Exercise aim
Match the word "through". Return each line of the data below where it appears.

Stored data entries:
---
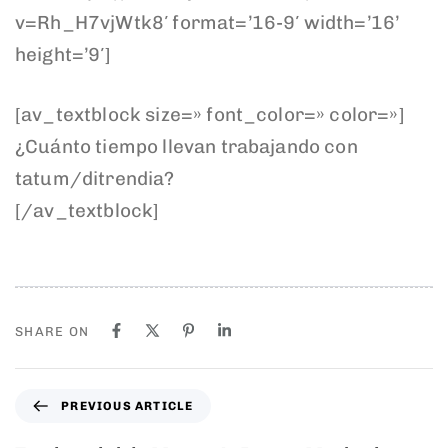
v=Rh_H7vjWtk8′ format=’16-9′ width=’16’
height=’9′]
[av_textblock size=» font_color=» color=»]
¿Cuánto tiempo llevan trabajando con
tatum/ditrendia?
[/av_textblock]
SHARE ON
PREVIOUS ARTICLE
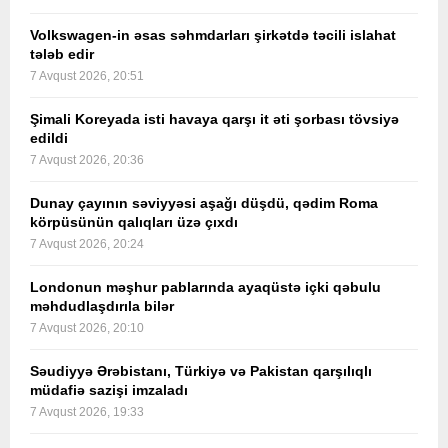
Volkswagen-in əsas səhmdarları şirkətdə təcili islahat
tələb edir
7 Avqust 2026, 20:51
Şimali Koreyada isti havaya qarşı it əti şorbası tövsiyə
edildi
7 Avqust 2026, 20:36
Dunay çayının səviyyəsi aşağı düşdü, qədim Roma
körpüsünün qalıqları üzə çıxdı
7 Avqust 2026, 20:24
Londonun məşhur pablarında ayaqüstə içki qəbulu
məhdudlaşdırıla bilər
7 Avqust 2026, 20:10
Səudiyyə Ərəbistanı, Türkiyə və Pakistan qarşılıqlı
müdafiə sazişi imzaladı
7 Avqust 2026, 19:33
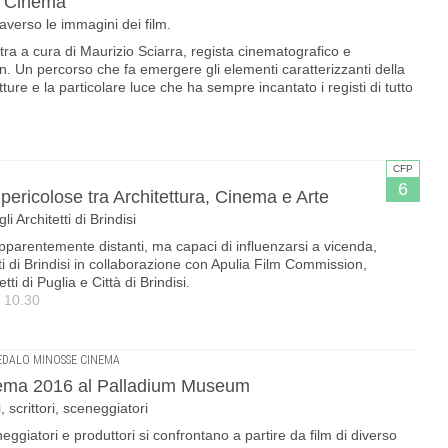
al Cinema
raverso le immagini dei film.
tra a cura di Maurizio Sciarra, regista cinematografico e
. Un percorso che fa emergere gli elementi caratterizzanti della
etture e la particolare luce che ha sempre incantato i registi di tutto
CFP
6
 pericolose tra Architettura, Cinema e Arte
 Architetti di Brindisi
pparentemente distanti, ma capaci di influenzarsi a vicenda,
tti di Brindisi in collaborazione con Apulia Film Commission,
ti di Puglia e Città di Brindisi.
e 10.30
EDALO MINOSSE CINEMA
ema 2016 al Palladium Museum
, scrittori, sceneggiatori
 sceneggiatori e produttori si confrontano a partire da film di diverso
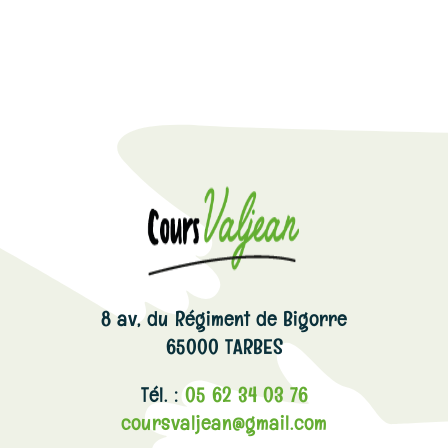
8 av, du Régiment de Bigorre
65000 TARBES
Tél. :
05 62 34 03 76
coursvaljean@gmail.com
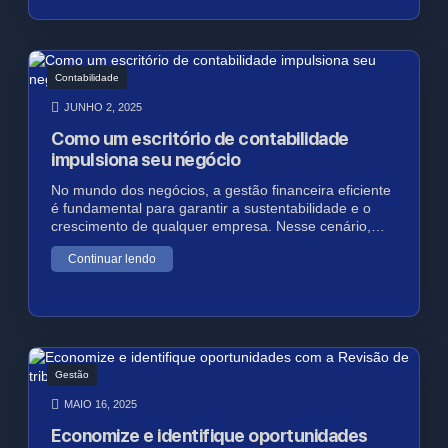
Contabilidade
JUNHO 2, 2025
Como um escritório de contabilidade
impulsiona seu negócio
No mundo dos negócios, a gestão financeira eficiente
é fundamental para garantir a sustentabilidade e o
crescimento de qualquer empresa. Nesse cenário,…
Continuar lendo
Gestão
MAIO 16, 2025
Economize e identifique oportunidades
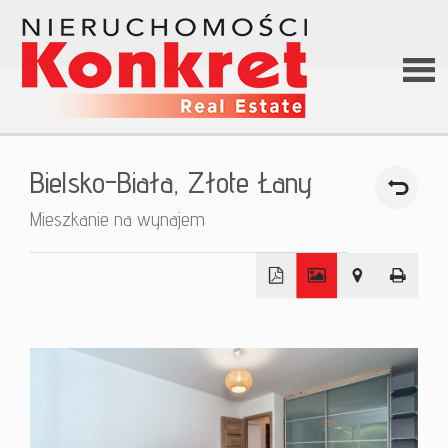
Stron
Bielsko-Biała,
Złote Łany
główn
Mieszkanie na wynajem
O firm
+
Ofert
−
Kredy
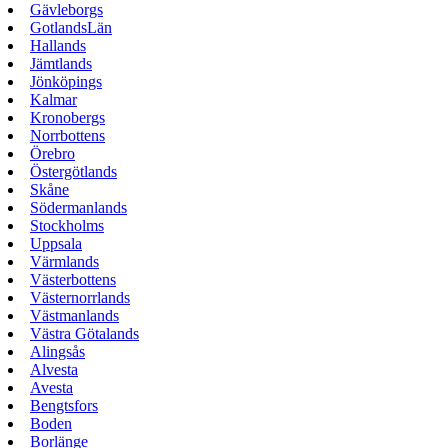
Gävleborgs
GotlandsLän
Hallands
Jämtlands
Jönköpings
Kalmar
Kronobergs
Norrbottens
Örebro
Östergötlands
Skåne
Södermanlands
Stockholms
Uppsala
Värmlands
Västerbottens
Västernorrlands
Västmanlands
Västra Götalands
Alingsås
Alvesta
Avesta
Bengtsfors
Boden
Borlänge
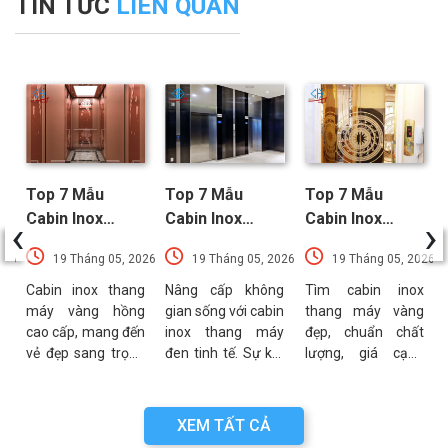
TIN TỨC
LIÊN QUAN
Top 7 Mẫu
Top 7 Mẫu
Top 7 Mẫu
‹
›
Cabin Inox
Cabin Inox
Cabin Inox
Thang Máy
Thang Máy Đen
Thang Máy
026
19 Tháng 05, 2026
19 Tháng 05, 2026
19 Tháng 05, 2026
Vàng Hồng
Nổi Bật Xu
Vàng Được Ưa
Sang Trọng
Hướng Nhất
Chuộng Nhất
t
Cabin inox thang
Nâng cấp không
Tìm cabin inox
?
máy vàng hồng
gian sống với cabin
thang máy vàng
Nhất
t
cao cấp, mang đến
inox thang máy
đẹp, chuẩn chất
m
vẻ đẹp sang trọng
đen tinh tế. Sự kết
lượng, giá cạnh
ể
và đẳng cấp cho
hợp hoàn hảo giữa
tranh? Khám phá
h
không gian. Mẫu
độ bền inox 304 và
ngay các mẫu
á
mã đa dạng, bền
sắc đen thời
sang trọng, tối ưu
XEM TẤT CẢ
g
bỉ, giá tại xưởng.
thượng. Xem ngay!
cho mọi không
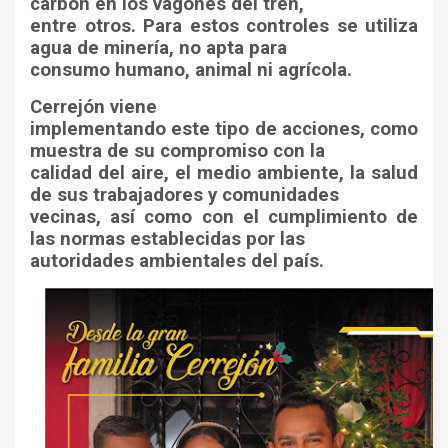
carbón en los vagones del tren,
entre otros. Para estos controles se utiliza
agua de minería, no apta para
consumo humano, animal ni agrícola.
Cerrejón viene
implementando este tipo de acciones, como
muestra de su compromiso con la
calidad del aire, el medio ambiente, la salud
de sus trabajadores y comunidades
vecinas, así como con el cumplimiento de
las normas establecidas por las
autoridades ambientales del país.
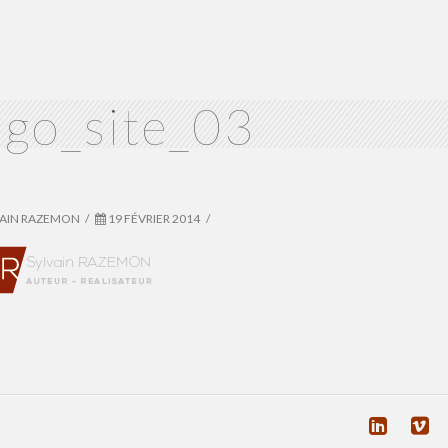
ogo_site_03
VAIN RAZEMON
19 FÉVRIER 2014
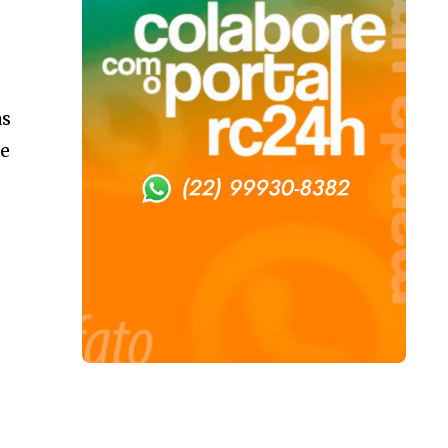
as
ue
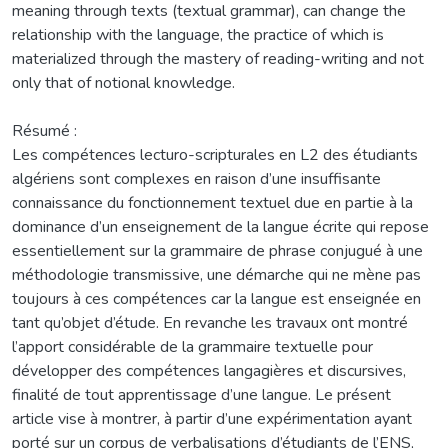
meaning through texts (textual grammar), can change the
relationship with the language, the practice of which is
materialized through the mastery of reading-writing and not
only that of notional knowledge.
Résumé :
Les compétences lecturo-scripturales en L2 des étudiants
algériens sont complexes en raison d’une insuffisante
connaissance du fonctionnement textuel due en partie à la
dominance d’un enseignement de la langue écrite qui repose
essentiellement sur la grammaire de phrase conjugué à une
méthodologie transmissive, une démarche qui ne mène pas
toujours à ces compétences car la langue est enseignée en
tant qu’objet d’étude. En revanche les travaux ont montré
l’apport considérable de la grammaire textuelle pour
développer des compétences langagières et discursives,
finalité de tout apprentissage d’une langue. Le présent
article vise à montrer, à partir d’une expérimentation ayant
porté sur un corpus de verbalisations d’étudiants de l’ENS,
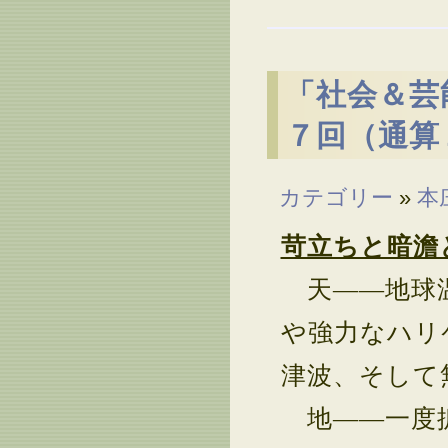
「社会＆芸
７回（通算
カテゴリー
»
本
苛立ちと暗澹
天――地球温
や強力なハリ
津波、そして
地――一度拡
---
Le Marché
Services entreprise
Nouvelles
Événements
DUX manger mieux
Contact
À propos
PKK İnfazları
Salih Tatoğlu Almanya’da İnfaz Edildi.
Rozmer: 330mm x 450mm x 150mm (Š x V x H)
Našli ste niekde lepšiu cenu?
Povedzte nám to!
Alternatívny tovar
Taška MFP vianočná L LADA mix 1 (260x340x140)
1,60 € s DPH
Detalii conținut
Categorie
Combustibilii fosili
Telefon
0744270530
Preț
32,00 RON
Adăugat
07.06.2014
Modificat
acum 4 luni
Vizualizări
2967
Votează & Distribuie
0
---
Response
meaning through texts (textual grammar), can change the
materialized through the mastery of reading-writing and not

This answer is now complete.